Conserving bee diversity in gardens through vegetation and nesting resources across urban landscapes
Invited symposium | 24 Aug 11:45 | E2

Authors: Egerer, Monika;

In cities, insect pollinators contribute to urban biodiversity and provide important ecosystem services including pollination. Urban gardens are social-ecological spaces where wild and cultivated plants coexist, and natural structures are implemented or remain. Through these habitat interventions in what may otherwise be a resource-poor landscape, gardens may support diverse pollinator assemblages. In this talk, I use the example of our research on wild bees in community gardens in Berlin and Munich, Germany, and the California Central Coast, USA, to discuss how these habitats can promote bee assemblages representing a wide range of life history strategies.

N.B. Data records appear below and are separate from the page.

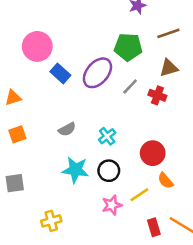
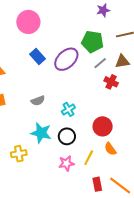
pink circle: (37, 46) -> (28, 22), moved
gray line: (130, 86) -> (100, 63), moved
yellow line: (139, 195) -> (89, 158), turned -35
yellow cross: (51, 221) -> (19, 154), moved

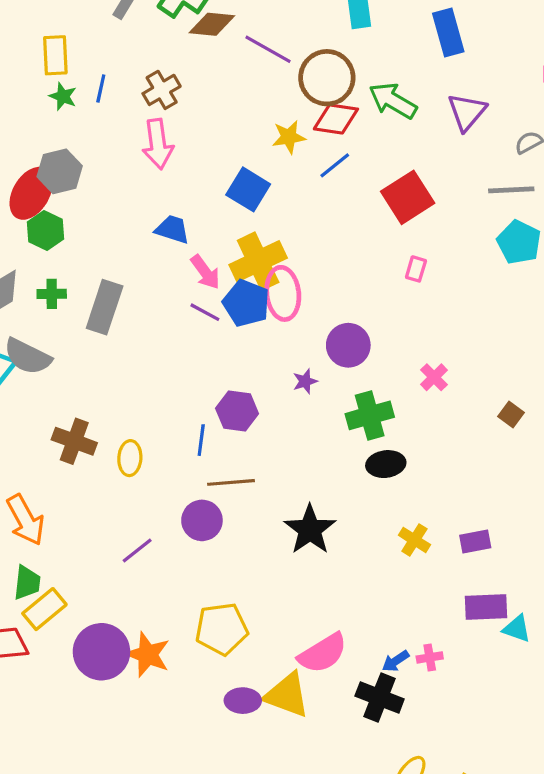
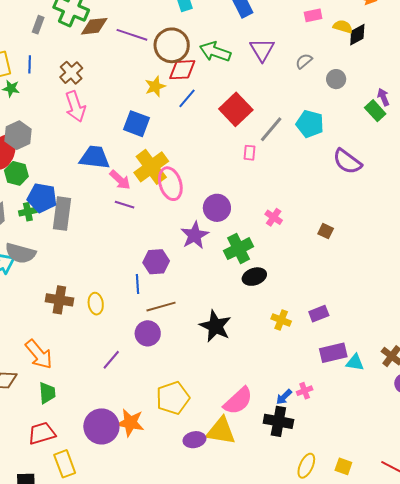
blue line: (101, 88) -> (30, 64), moved
gray line: (511, 190) -> (271, 129), moved, turned -36
blue trapezoid: (172, 229) -> (95, 157), size x1.4
blue pentagon: (246, 303) -> (42, 198), moved
purple star: (305, 381) -> (195, 235), size x1.8
yellow rectangle: (44, 609) -> (65, 464), moved, turned -60

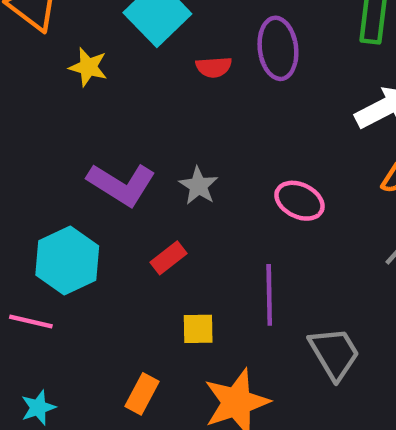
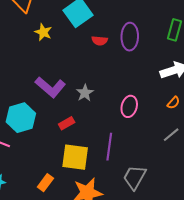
pink ellipse: (300, 201) -> (129, 106), turned 70
yellow square: (198, 329) -> (75, 157), size x1.8
gray trapezoid: (334, 353) -> (135, 177), turned -128

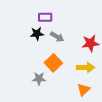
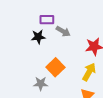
gray arrow: (57, 37) -> (63, 31), moved
yellow arrow: (86, 67) -> (89, 72), turned -60

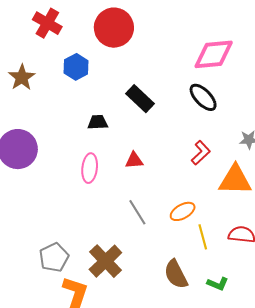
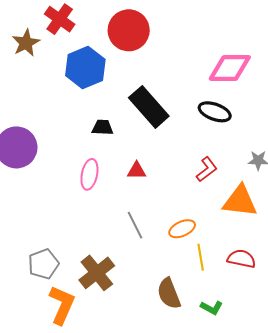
blue hexagon: (76, 67) -> (85, 68), size x1.5
brown star: (22, 77) -> (26, 43), moved
black ellipse: (203, 97) -> (215, 112), turned -32
black rectangle: (140, 99) -> (149, 107), size x1.4

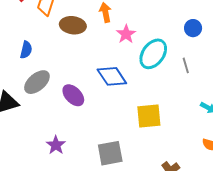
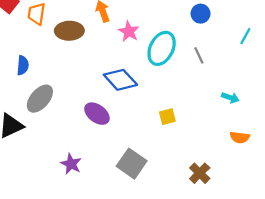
purple ellipse: (73, 95) -> (97, 114), moved
yellow square: (149, 116) -> (167, 117), size x0.6
gray square: (110, 153) -> (132, 164), turned -36

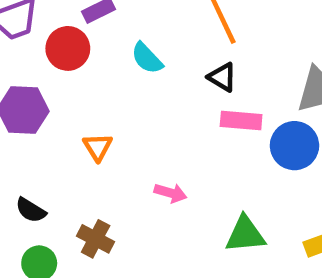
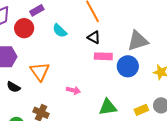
orange triangle: (98, 147) -> (40, 72), size x1.5
black semicircle: (31, 210) -> (13, 87), moved

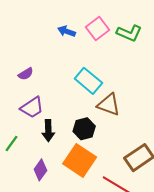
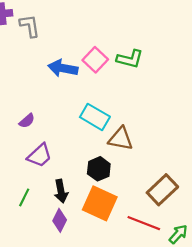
blue arrow: (67, 31) -> (63, 68), size x1.5
black arrow: (48, 131) -> (61, 191), moved

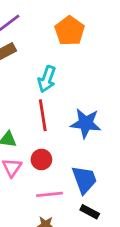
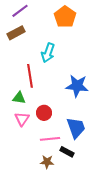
red line: (43, 115) -> (30, 76), moved
black rectangle: (90, 212) -> (67, 152), moved

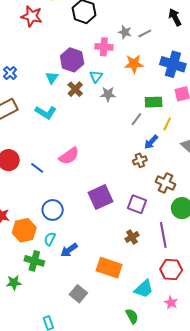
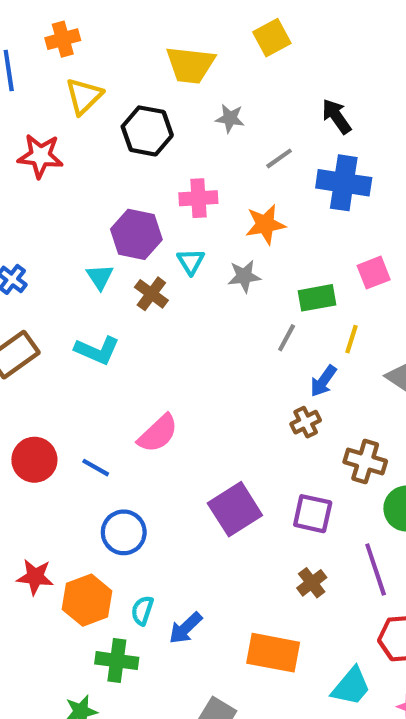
gray star: (125, 32) -> (230, 118), moved
blue cross: (173, 64) -> (344, 183), moved
gray star: (108, 94) -> (244, 276), moved
blue circle: (53, 210) -> (124, 532), moved

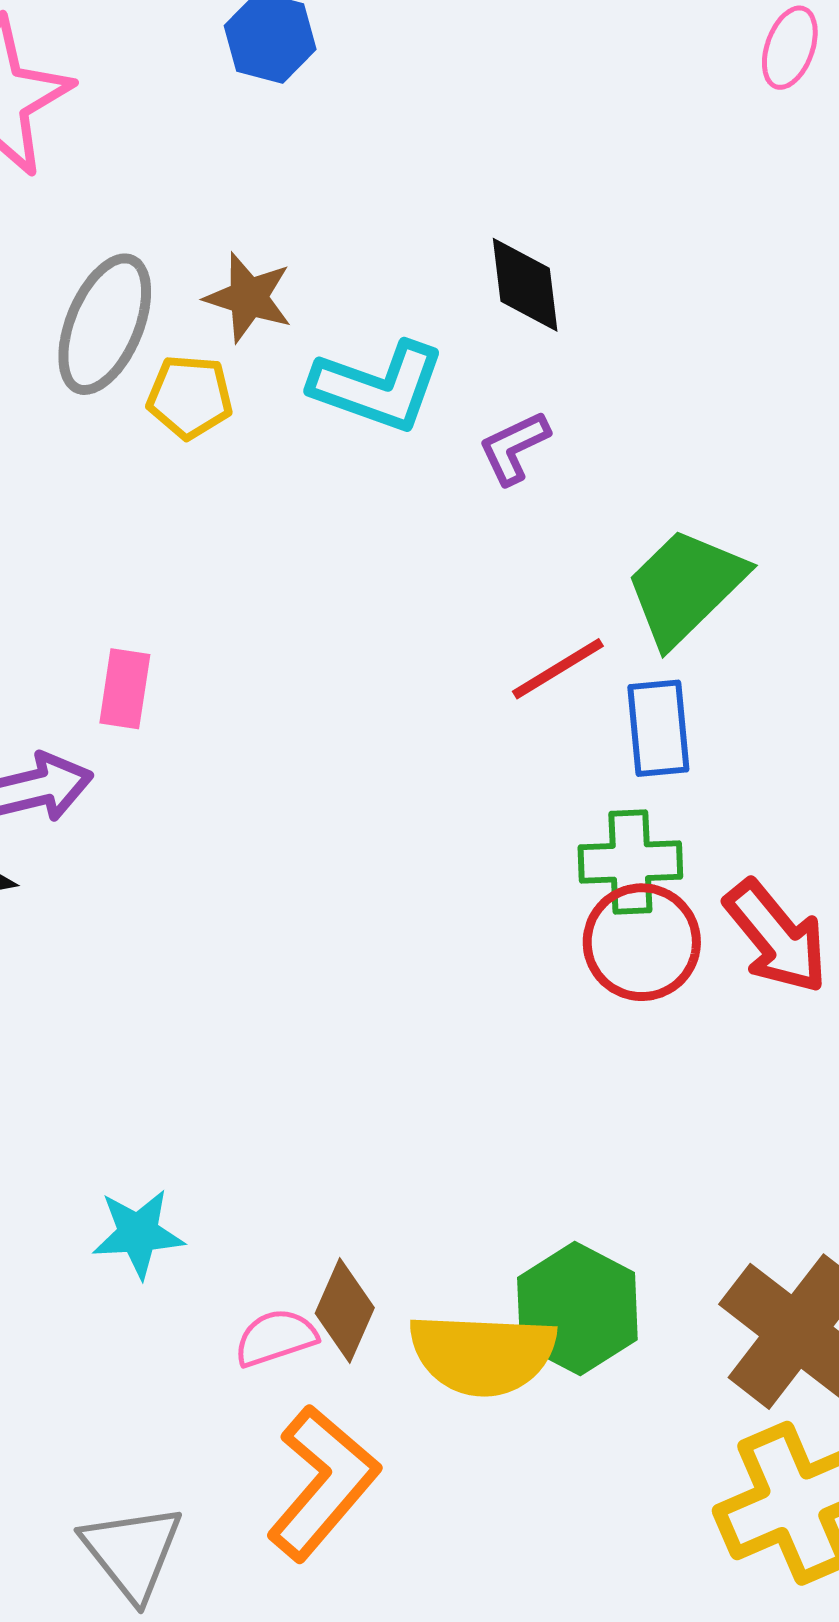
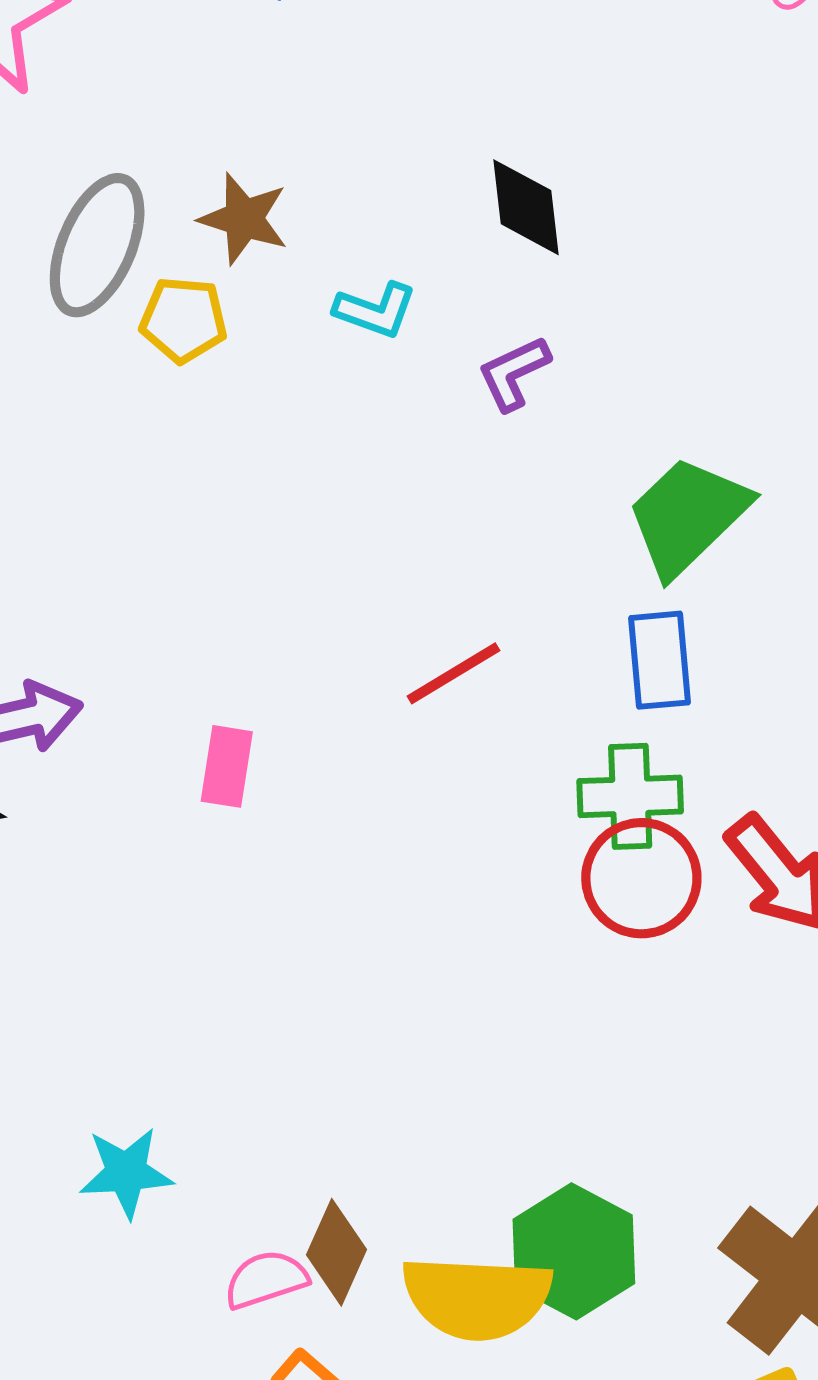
cyan L-shape: (378, 387) -> (375, 310), size x0.6
red line: (558, 669) -> (454, 673), moved
pink rectangle: (125, 689) -> (227, 766), moved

Specifically, I show how functional traits of bees associate with management factors in gardens, and also how bee traits relate to landscape-level urbanization. Furthermore, I consider how findings of rare bee species in these gardens open questions around whether gardens in urbanizing landscapes are ecological sinks, or whether they can support species conservation. Although many mechanisms driving urban pollinator diversity remain unknown, our preliminary work on bee diversity and traits in relation to the urban environment provides practical insight into how city residents can actively contribute to pollinator conservation, and calls for future research on changes in pollinator diversity in cities.